**What is needed:**
Could you filter the records below down to the lines that include the word "teaching"?

**Exercise inputs:**
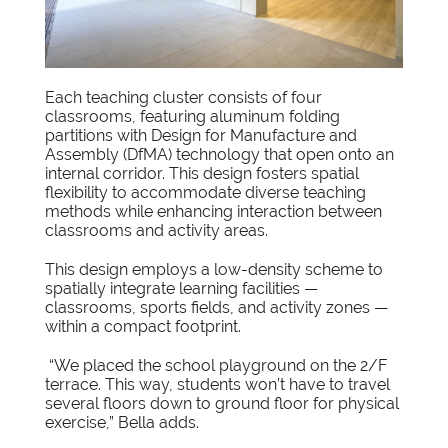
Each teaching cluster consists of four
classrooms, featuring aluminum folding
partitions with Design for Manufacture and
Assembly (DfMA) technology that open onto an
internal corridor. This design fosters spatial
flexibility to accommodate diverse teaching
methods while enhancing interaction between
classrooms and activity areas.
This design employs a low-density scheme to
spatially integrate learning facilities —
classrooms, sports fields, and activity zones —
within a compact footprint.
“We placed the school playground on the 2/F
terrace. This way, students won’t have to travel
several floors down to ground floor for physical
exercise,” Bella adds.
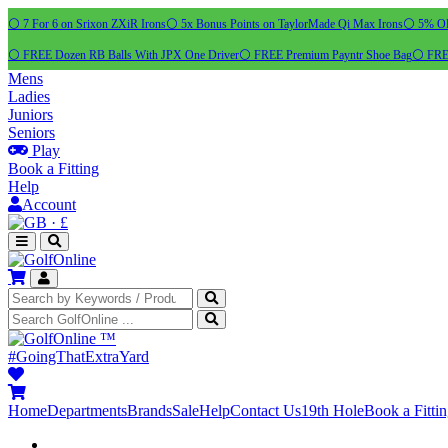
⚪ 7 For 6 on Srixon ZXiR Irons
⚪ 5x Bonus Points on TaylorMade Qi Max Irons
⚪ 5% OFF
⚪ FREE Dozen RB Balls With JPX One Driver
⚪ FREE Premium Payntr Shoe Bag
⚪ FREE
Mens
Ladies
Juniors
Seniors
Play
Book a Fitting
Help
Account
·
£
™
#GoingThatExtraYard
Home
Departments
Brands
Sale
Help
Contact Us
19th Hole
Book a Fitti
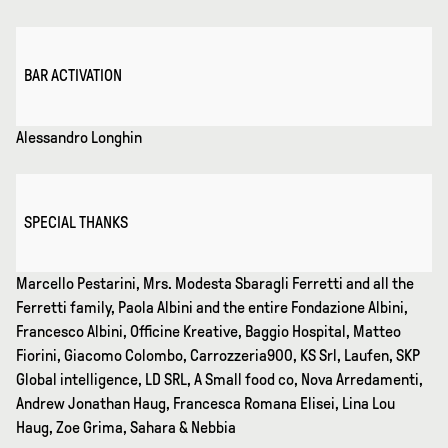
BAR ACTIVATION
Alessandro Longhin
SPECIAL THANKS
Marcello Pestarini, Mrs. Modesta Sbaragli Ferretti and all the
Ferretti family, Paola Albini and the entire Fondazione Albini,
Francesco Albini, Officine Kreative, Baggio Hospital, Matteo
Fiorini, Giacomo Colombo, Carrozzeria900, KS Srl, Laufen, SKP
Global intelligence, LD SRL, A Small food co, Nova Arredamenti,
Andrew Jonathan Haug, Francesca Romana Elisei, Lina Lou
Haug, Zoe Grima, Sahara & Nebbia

==

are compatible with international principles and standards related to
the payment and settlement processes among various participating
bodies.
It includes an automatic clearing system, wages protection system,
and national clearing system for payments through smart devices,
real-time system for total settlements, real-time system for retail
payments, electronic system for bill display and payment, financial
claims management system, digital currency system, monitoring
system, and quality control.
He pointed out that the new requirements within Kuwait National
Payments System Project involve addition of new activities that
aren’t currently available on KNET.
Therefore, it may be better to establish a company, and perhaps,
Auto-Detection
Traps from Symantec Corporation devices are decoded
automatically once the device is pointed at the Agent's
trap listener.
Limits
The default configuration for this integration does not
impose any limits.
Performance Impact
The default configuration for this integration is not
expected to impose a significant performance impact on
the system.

**Completed exercise:**
Each teaching cluster consists of four
flexibility to accommodate diverse teaching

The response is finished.